YOUR GOAL: The reply is to contain the full listing, repeated exactly, with pictures left out.

DATA:
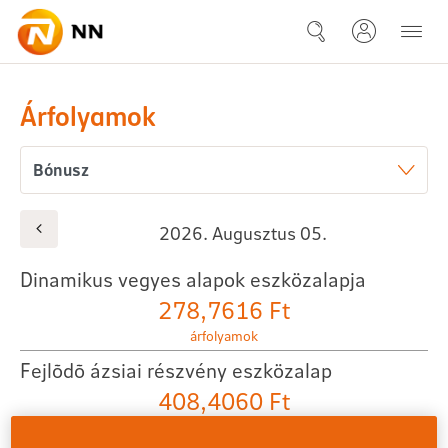
Ugrás a fő tartalomhoz
Eszközalap árfolyamok és hoz
Árfolyamok
2026. Augusztus 05.
Dinamikus vegyes alapok eszközalapja
278,7616 Ft
árfolyamok
Fejlõdõ ázsiai részvény eszközalap
408,4060 Ft
árfolyamok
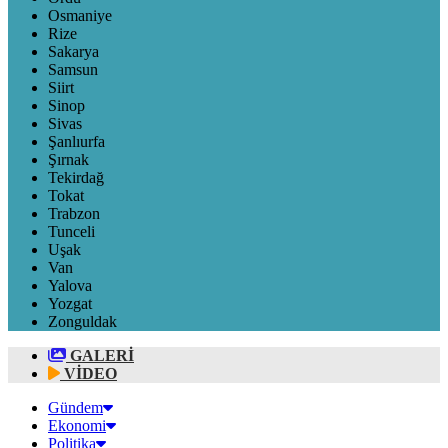
Osmaniye
Rize
Sakarya
Samsun
Siirt
Sinop
Sivas
Şanlıurfa
Şırnak
Tekirdağ
Tokat
Trabzon
Tunceli
Uşak
Van
Yalova
Yozgat
Zonguldak
GALERİ
VİDEO
Gündem
Ekonomi
Politika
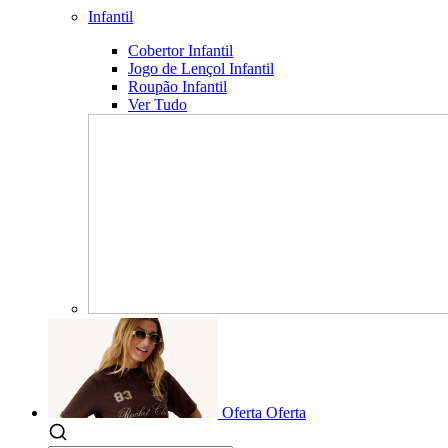
Infantil
Cobertor Infantil
Jogo de Lençol Infantil
Roupão Infantil
Ver Tudo
Oferta
Oferta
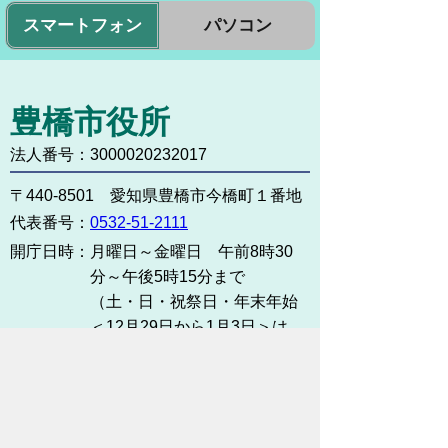
スマートフォン
パソコン
豊橋市役所
法人番号：3000020232017
〒440-8501 愛知県豊橋市今橋町１番地
代表番号：
0532-51-2111
開庁日時：
月曜日～金曜日 午前8時30
分～午後5時15分まで
（土・日・祝祭日・年末年始
＜12月29日から1月3日＞は
除く）
各課連絡先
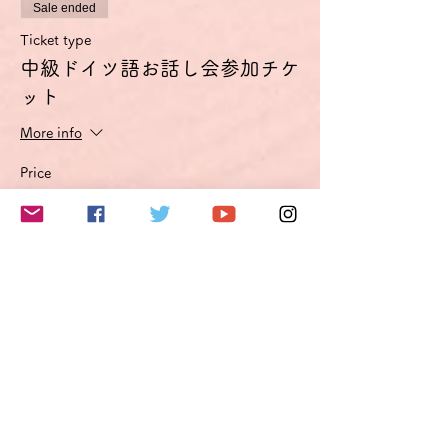
Sale ended
Ticket type
中級ドイツ語お話し会参加チケ
ット
More info
Price
€27.50
VAT included
このイベントをシェア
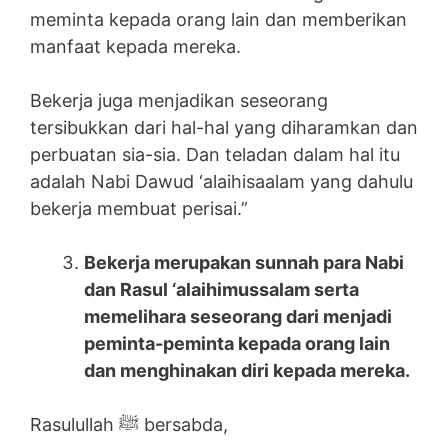
meminta kepada orang lain dan memberikan
manfaat kepada mereka.
Bekerja juga menjadikan seseorang
tersibukkan dari hal-hal yang diharamkan dan
perbuatan sia-sia. Dan teladan dalam hal itu
adalah Nabi Dawud ‘alaihisaalam yang dahulu
bekerja membuat perisai.”
Bekerja merupakan sunnah para Nabi
dan Rasul ‘alaihimussalam serta
memelihara seseorang dari menjadi
peminta-peminta kepada orang lain
dan menghinakan diri kepada mereka.
Rasulullah ﷺ bersabda,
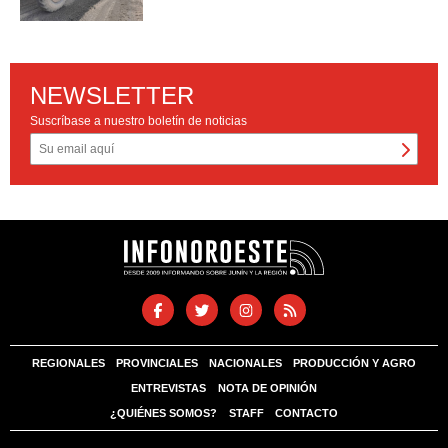
NEWSLETTER
Suscríbase a nuestro boletín de noticias
REGIONALES
PROVINCIALES
NACIONALES
PRODUCCIÓN Y AGRO
ENTREVISTAS
NOTA DE OPINIÓN
¿QUIÉNES SOMOS?
STAFF
CONTACTO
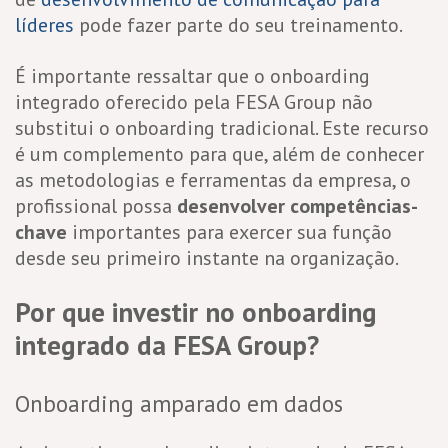
líderes
pode fazer parte do seu treinamento.
É importante ressaltar que o onboarding
integrado oferecido pela FESA Group não
substitui o onboarding tradicional. Este recurso
é um complemento para que, além de conhecer
as metodologias e ferramentas da empresa, o
profissional possa
desenvolver competências-
chave
importantes para exercer sua função
desde seu primeiro instante na organização.
Por que investir no onboarding
integrado da FESA Group?
Onboarding amparado em dados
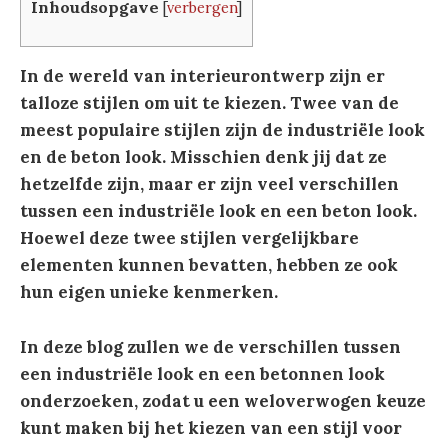
Inhoudsopgave
[
verbergen
]
In de wereld van interieurontwerp zijn er
talloze stijlen om uit te kiezen. Twee van de
meest populaire stijlen zijn de industriële look
en de beton look. Misschien denk jij dat ze
hetzelfde zijn, maar er zijn veel verschillen
tussen een industriële look en een beton look.
Hoewel deze twee stijlen vergelijkbare
elementen kunnen bevatten, hebben ze ook
hun eigen unieke kenmerken.
In deze blog zullen we de verschillen tussen
een industriële look en een betonnen look
onderzoeken, zodat u een weloverwogen keuze
kunt maken bij het kiezen van een stijl voor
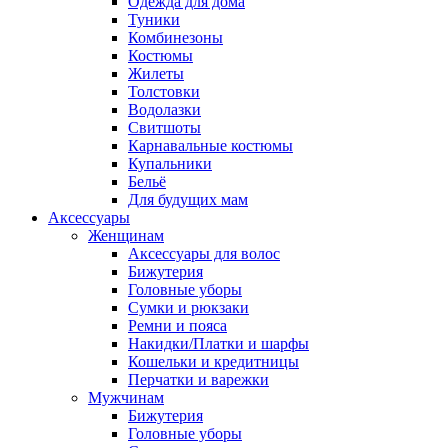
Одежда для дома
Туники
Комбинезоны
Костюмы
Жилеты
Толстовки
Водолазки
Свитшоты
Карнавальные костюмы
Купальники
Бельё
Для будущих мам
Аксессуары
Женщинам
Аксессуары для волос
Бижутерия
Головные уборы
Сумки и рюкзаки
Ремни и пояса
Накидки/Платки и шарфы
Кошельки и кредитницы
Перчатки и варежки
Мужчинам
Бижутерия
Головные уборы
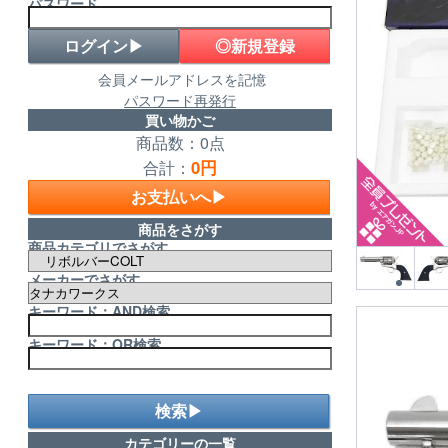
パスワード
◎新規登録
会員メールアドレスを記憶
パスワード再発行
買い物かご
商品数：0点
0円
合計：
お支払いへ▶
商品をさがす
商品カテゴリでさがす
メーカーでさがす
キーワード：AND検索
キーワード：OR検索
検索▶
カテゴリーの一覧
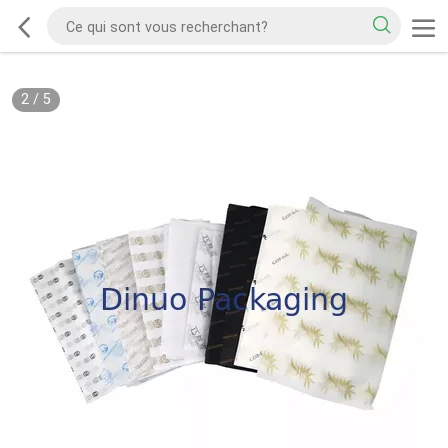
2
/
5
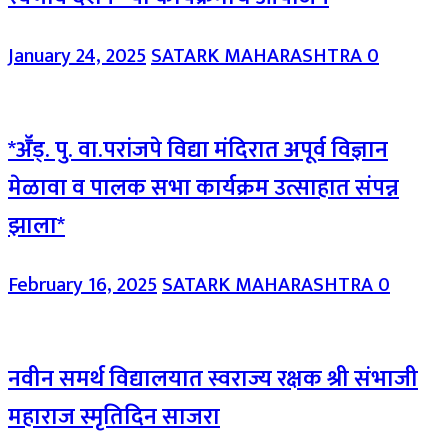
January 24, 2025
SATARK MAHARASHTRA
0
*अॕड्. पु. वा.परांजपे विद्या मंदिरात अपूर्व विज्ञान
मेळावा व पालक सभा कार्यक्रम उत्साहात संपन्न
झाला*
February 16, 2025
SATARK MAHARASHTRA
0
नवीन समर्थ विद्यालयात स्वराज्य रक्षक श्री संभाजी
महाराज स्मृतिदिन साजरा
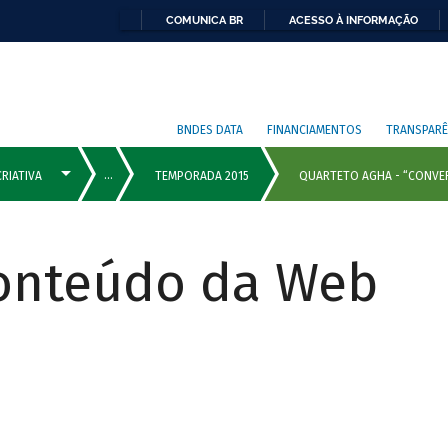
COMUNICA BR
ACESSO À INFORMAÇÃO
BNDES DATA
FINANCIAMENTOS
TRANSPARÊ
Conteúdo da Web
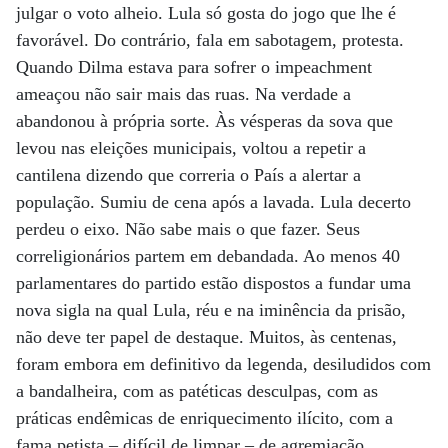
julgar o voto alheio. Lula só gosta do jogo que lhe é
favorável. Do contrário, fala em sabotagem, protesta.
Quando Dilma estava para sofrer o impeachment
ameaçou não sair mais das ruas. Na verdade a
abandonou à própria sorte. Às vésperas da sova que
levou nas eleições municipais, voltou a repetir a
cantilena dizendo que correria o País a alertar a
população. Sumiu de cena após a lavada. Lula decerto
perdeu o eixo. Não sabe mais o que fazer. Seus
correligionários partem em debandada. Ao menos 40
parlamentares do partido estão dispostos a fundar uma
nova sigla na qual Lula, réu e na iminência da prisão,
não deve ter papel de destaque. Muitos, às centenas,
foram embora em definitivo da legenda, desiludidos com
a bandalheira, com as patéticas desculpas, com as
práticas endêmicas de enriquecimento ilícito, com a
fama petista – difícil de limpar – de agremiação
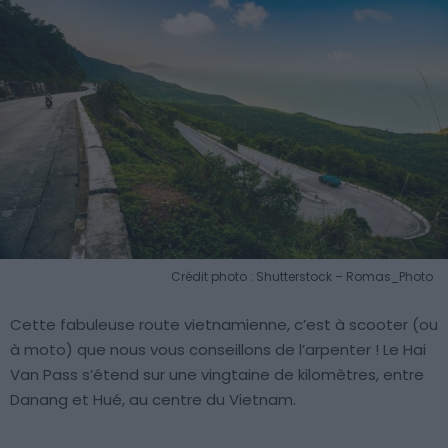
Crédit photo : Shutterstock – Romas_Photo
Cette fabuleuse route vietnamienne, c’est à scooter (ou
à moto) que nous vous conseillons de l’arpenter ! Le Hai
Van Pass s’étend sur une vingtaine de kilomètres, entre
Danang et Hué, au centre du Vietnam.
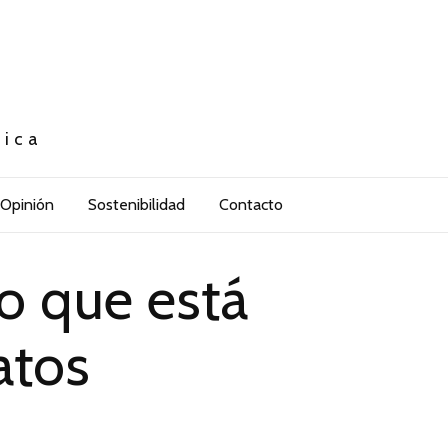
tica
Opinión
Sostenibilidad
Contacto
lo que está
atos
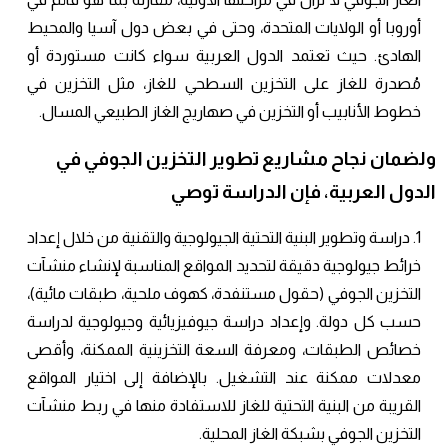
أوروبا أو الولايات المتحدة، وحتى في بعض دول آسيا والمحيط
الهادئ. حيث تعتمد الدول العربية سواء كانت مستوردة أو
مُصدرة للغاز على التخزين السطحي للغاز، مثل التخزين في
خطوط الأنابيب أو التخزين في صهاريج الغاز الطبيعي المسال.
ولضمان نجاح مشاريع تطوير التخزين الجوفي في
الدول العربية، فإن الدراسة توصي
1. دراسة وتطوير البنية التحتية الجيولوجية والتقنية من خلال إعداد
خرائط جيولوجية دقيقة لتحديد المواقع المناسبة لإنشاء منشآت
التخزين الجوفي (حقول مستنفدة، كهوف ملحية، طبقات مائية)،
حسب كل دولة. وإعداد دراسة جيوفيزيائية وجيولوجية لدراسة
خصائص الطبقات، ومعرفة السعة التخزينية الممكنة، وأقصى
معدلات ممكنة عند التشغيل. بالإضافة إلى اختيار المواقع
القريبة من البنية التحتية للغاز للاستفادة منها في ربط منشآت
التخزين الجوفي بشبكة الغاز المحلية.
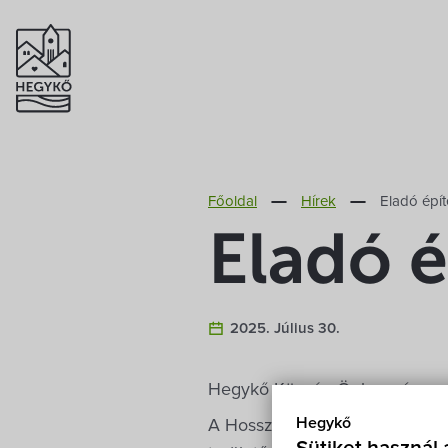
Főoldal
Hírek
Eladó épít
Eladó é
2025. Július 30.
Hegykő Község Önkormányzata á
Hegykő
A Hosszúkertek utca folytatás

SOLUTION TO THE EXERCISE:
Ugrás a fő tartalomhoz
Eszközalap árfolyamok és hoz
Árfolyamok
2026. Augusztus 05.
Dinamikus vegyes alapok eszközalapja
278,7616 Ft
árfolyamok
Fejlõdõ ázsiai részvény eszközalap
408,4060 Ft
árfolyamok
Osmaniye
Rize
Sakarya
Samsun
Siirt
Sinop
Sivas
Şanlıurfa
Şırnak
Tekirdağ
Tokat
Trabzon
Tunceli
Uşak
Van
Yalova
Yozgat
Zonguldak
GALERİ
VİDEO
Gündem
Ekonomi
Politika
Infantil
Cobertor Infantil
Jogo de Lençol Infantil
Roupão Infantil
Ver Tudo
Oferta
Oferta
スマートフォン
パソコン
豊橋市役所
法人番号：3000020232017
〒440-8501 愛知県豊橋市今橋町１番地
代表番号：
0532-51-2111
開庁日時：
月曜日～金曜日 午前8時30
分～午後5時15分まで
（土・日・祝祭日・年末年始
＜12月29日から1月3日＞は
除く）
各課連絡先
Sale ended
Ticket type
中級ドイツ語お話し会参加チケ
ット
More info
Price
€27.50
VAT included
このイベントをシェア
meminta kepada orang lain dan memberikan
manfaat kepada mereka.
Bekerja juga menjadikan seseorang
tersibukkan dari hal-hal yang diharamkan dan
perbuatan sia-sia. Dan teladan dalam hal itu
adalah Nabi Dawud ‘alaihisaalam yang dahulu
bekerja membuat perisai.”
Bekerja merupakan sunnah para Nabi
dan Rasul ‘alaihimussalam serta
memelihara seseorang dari menjadi
peminta-peminta kepada orang lain
dan menghinakan diri kepada mereka.
Rasulullah ﷺ bersabda,
NEWSLETTER
Suscríbase a nuestro boletín de noticias
REGIONALES
PROVINCIALES
NACIONALES
PRODUCCIÓN Y AGRO
ENTREVISTAS
NOTA DE OPINIÓN
¿QUIÉNES SOMOS?
STAFF
CONTACTO
líderes
pode fazer parte do seu treinamento.
É importante ressaltar que o onboarding
integrado oferecido pela FESA Group não
substitui o onboarding tradicional. Este recurso
é um complemento para que, além de conhecer
as metodologias e ferramentas da empresa, o
profissional possa
desenvolver competências-
chave
importantes para exercer sua função
desde seu primeiro instante na organização.
Por que investir no onboarding
integrado da FESA Group?
Onboarding amparado em dados
Inhoudsopgave
[
verbergen
]
In de wereld van interieurontwerp zijn er
talloze stijlen om uit te kiezen. Twee van de
meest populaire stijlen zijn de industriële look
en de beton look. Misschien denk jij dat ze
hetzelfde zijn, maar er zijn veel verschillen
tussen een industriële look en een beton look.
Hoewel deze twee stijlen vergelijkbare
elementen kunnen bevatten, hebben ze ook
hun eigen unieke kenmerken.
In deze blog zullen we de verschillen tussen
een industriële look en een betonnen look
onderzoeken, zodat u een weloverwogen keuze
kunt maken bij het kiezen van een stijl voor
Одежда для дома
Туники
Комбинезоны
Костюмы
Жилеты
Толстовки
Водолазки
Свитшоты
Карнавальные костюмы
Купальники
Бельё
Для будущих мам
Аксессуары
Женщинам
Аксессуары для волос
Бижутерия
Головные уборы
Сумки и рюкзаки
Ремни и пояса
Накидки/Платки и шарфы
Кошельки и кредитницы
Перчатки и варежки
Мужчинам
Бижутерия
Головные уборы
パスワード
◎新規登録
会員メールアドレスを記憶
パスワード再発行
買い物かご
商品数：0点
0円
合計：
お支払いへ▶
商品をさがす
商品カテゴリでさがす
メーカーでさがす
キーワード：AND検索
キーワード：OR検索
検索▶
カテゴリーの一覧
2
/
5
January 24, 2025
SATARK MAHARASHTRA
0
*अॕड्. पु. वा.परांजपे विद्या मंदिरात अपूर्व विज्ञान
मेळावा व पालक सभा कार्यक्रम उत्साहात संपन्न
झाला*
February 16, 2025
SATARK MAHARASHTRA
0
नवीन समर्थ विद्यालयात स्वराज्य रक्षक श्री संभाजी
महाराज स्मृतिदिन साजरा
COMUNICA BR
ACESSO À INFORMAÇÃO
BNDES DATA
FINANCIAMENTOS
TRANSPARÊ
Conteúdo da Web
julgar o voto alheio. Lula só gosta do jogo que lhe é
favorável. Do contrário, fala em sabotagem, protesta.
Quando Dilma estava para sofrer o impeachment
ameaçou não sair mais das ruas. Na verdade a
abandonou à própria sorte. Às vésperas da sova que
levou nas eleições municipais, voltou a repetir a
cantilena dizendo que correria o País a alertar a
população. Sumiu de cena após a lavada. Lula decerto
perdeu o eixo. Não sabe mais o que fazer. Seus
correligionários partem em debandada. Ao menos 40
parlamentares do partido estão dispostos a fundar uma
nova sigla na qual Lula, réu e na iminência da prisão,
não deve ter papel de destaque. Muitos, às centenas,
foram embora em definitivo da legenda, desiludidos com
a bandalheira, com as patéticas desculpas, com as
práticas endêmicas de enriquecimento ilícito, com a
fama petista – difícil de limpar – de agremiação
Crédit photo : Shutterstock – Romas_Photo
Cette fabuleuse route vietnamienne, c’est à scooter (ou
à moto) que nous vous conseillons de l’arpenter ! Le Hai
Van Pass s’étend sur une vingtaine de kilomètres, entre
Danang et Hué, au centre du Vietnam.
tica
Opinión
Sostenibilidad
Contacto
lo que está
atos
أوروبا أو الولايات المتحدة، وحتى في بعض دول آسيا والمحيط
الهادئ. حيث تعتمد الدول العربية سواء كانت مستوردة أو
مُصدرة للغاز على التخزين السطحي للغاز، مثل التخزين في
خطوط الأنابيب أو التخزين في صهاريج الغاز الطبيعي المسال.
ولضمان نجاح مشاريع تطوير التخزين الجوفي في
الدول العربية، فإن الدراسة توصي
1. دراسة وتطوير البنية التحتية الجيولوجية والتقنية من خلال إعداد
خرائط جيولوجية دقيقة لتحديد المواقع المناسبة لإنشاء منشآت
التخزين الجوفي (حقول مستنفدة، كهوف ملحية، طبقات مائية)،
حسب كل دولة. وإعداد دراسة جيوفيزيائية وجيولوجية لدراسة
خصائص الطبقات، ومعرفة السعة التخزينية الممكنة، وأقصى
معدلات ممكنة عند التشغيل. بالإضافة إلى اختيار المواقع
القريبة من البنية التحتية للغاز للاستفادة منها في ربط منشآت
التخزين الجوفي بشبكة الغاز المحلية.
Főoldal
Hírek
Eladó épít
Eladó é
2025. Július 30.
Hegykő Község Önkormányzata á
Hegykő
A Hosszúkertek utca folytatás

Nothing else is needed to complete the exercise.